The problem isn’t that they might be out-of-order. The problem is expecting that they merely might be out-of-order and actually getting missed and duplicated values due to the timing of shared memory access. This was enough of a problem that they [changed the behavior][1] in Go 1.22.
Yes, that was the crux of my question (and was answered by that link when I checked teivah-given link, which linked https://go.dev/blog/loopvar-preview right there as well). Basically I wondered if the example given was really about:
1) In Go, the 'i' variable in the for loop is the same 'i' for each round of the iteration, meaning closures created inside the loop all refer to that same 'i' variable, instead of getting their own copy of it. Very easy to accidentally think the all closures have their own copy of 'i'. Goroutines are only mentioned because in Golang this mistake tends to come up with Goroutines because of a common code pattern.
OR
2) Goroutines themselves either behave or have some weird lexical scope rules in a way I don't know and it doesn't really have to do with closures but an entirely Golang-foreign-alien concept to me I cannot see, and this is why the book example had Goroutines mentioned with the mistake.
I rarely write Go myself so I was curious :) It looks like it was 1) unless I am bad at reading, and I think the Go 1.22 change is good.

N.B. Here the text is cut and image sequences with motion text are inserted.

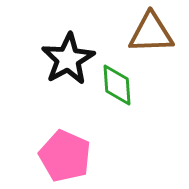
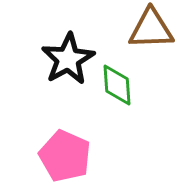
brown triangle: moved 4 px up
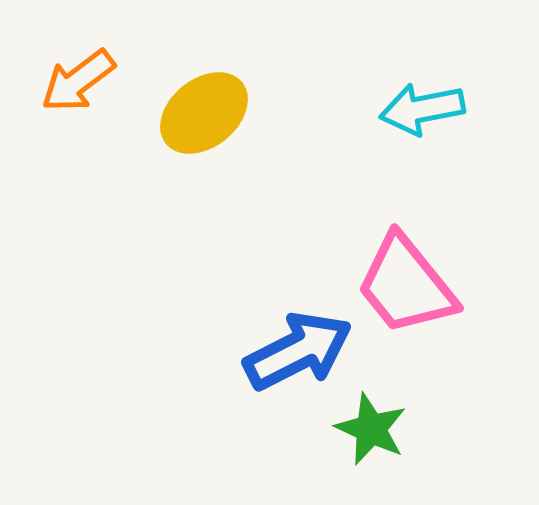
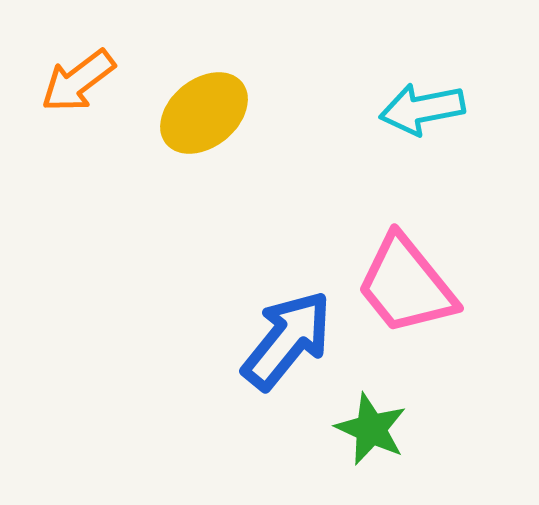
blue arrow: moved 11 px left, 11 px up; rotated 24 degrees counterclockwise
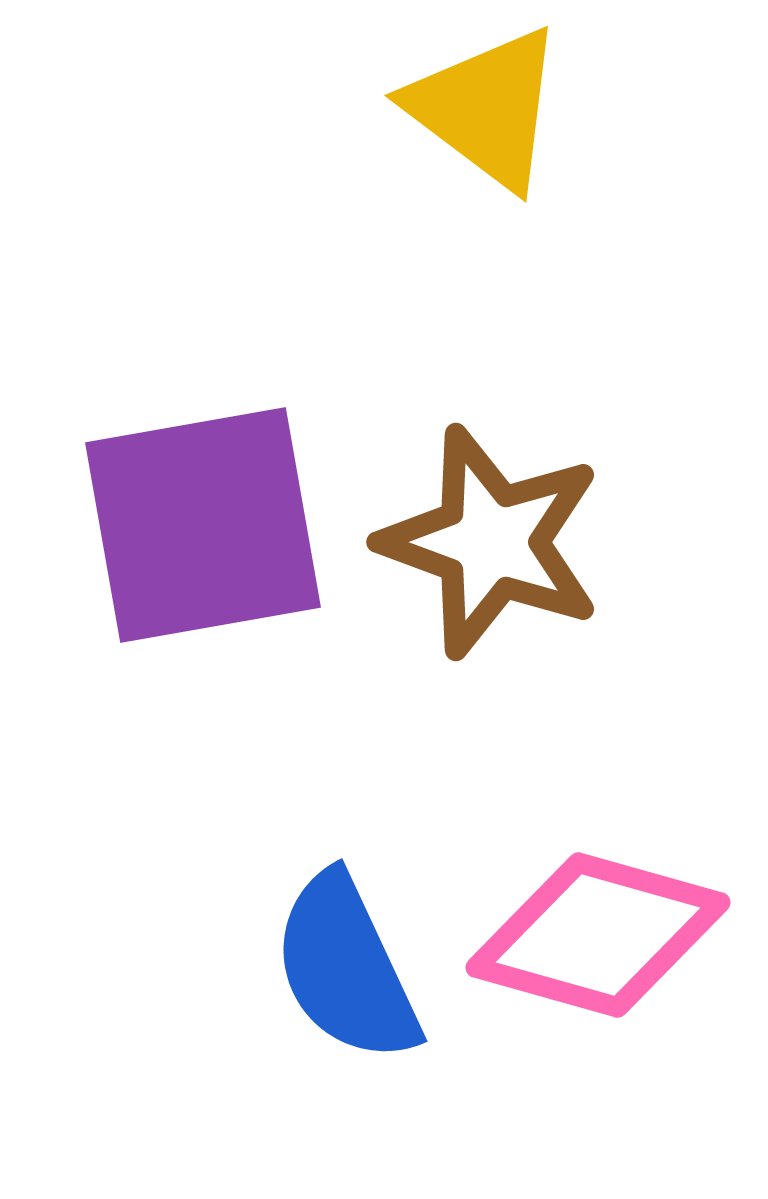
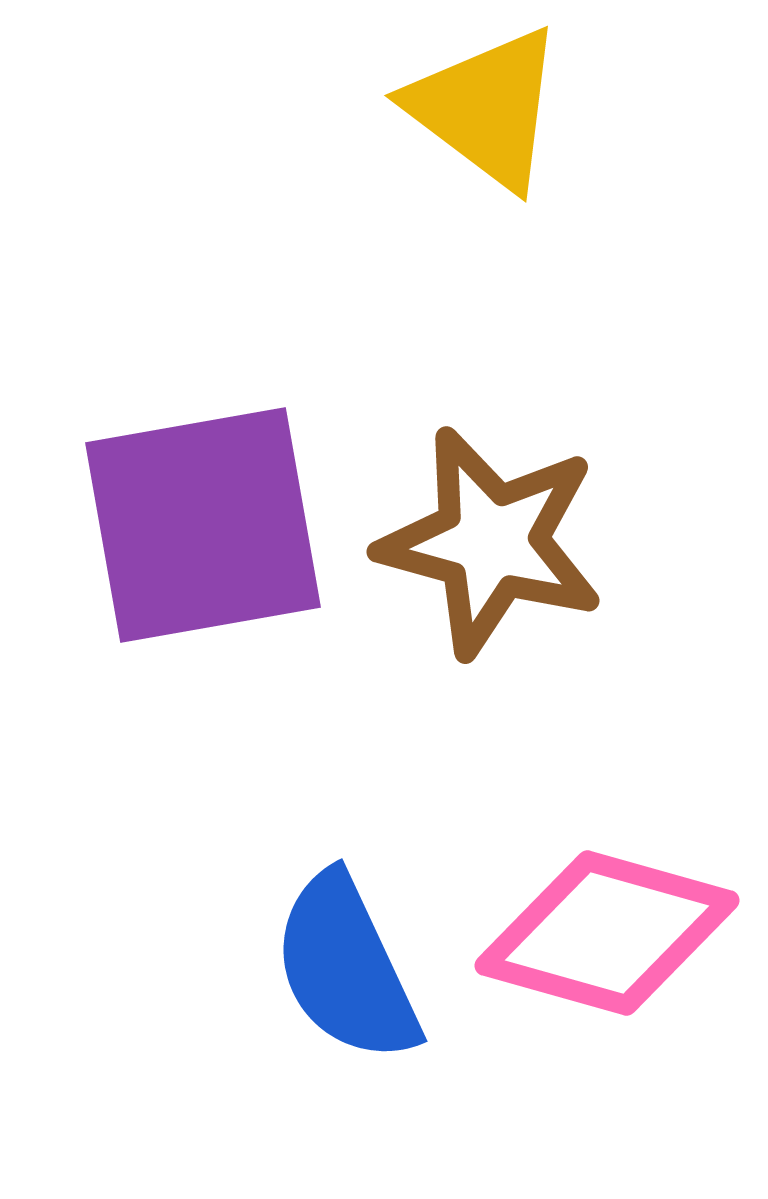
brown star: rotated 5 degrees counterclockwise
pink diamond: moved 9 px right, 2 px up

I could easily imagine myself and others making that mistake even with the knowledge to be careful around this sort of code (the link shows a more complicated example when scrolling down that IMO is a good motivating example).
It was definitely 1. There were ways to demonstrate the issue without involving goroutines, such as by creating a list of closures in a loop, one at each iteration, and then invoking them synchronously after the loop exits. They would all have the same (in this case, final) value of i.